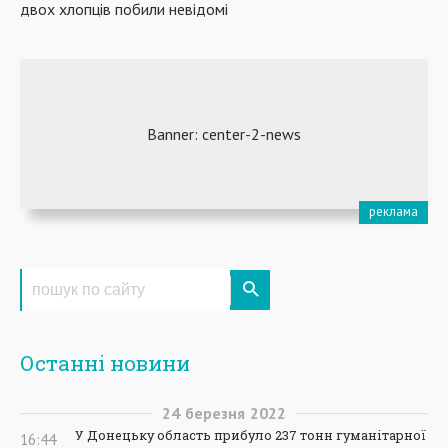
двох хлопців побили невідомі
Останні новини
24
березня
2022
У Донецьку область прибуло 237 тонн гуманітарної
16:44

□ □ □ □ □ □ □

> **TASK TO CARRY OUT**
With the pictures removed, write the listing out word for word.

> **RESULT OF THE TASK**
двох хлопців побили невідомі
Останні новини
24
березня
2022
У Донецьку область прибуло 237 тонн гуманітарної
16:44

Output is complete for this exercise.